TASK GOAL
Your answer should be a number only: the count of lines in the following entries that contain "pressure".

[[ SOURCE RECORDS open ]]

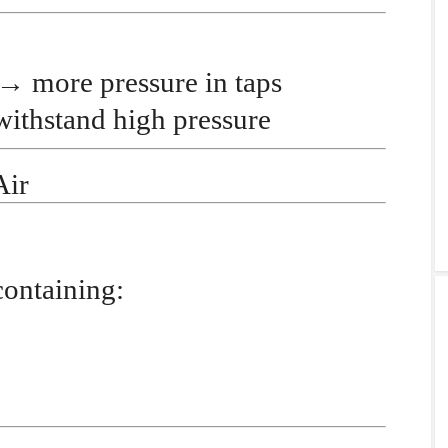
→
more pressure in taps
ithstand high pressure
Air
containing:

[[ SOURCE RECORDS closed ]]

WRITTEN ANSWER
2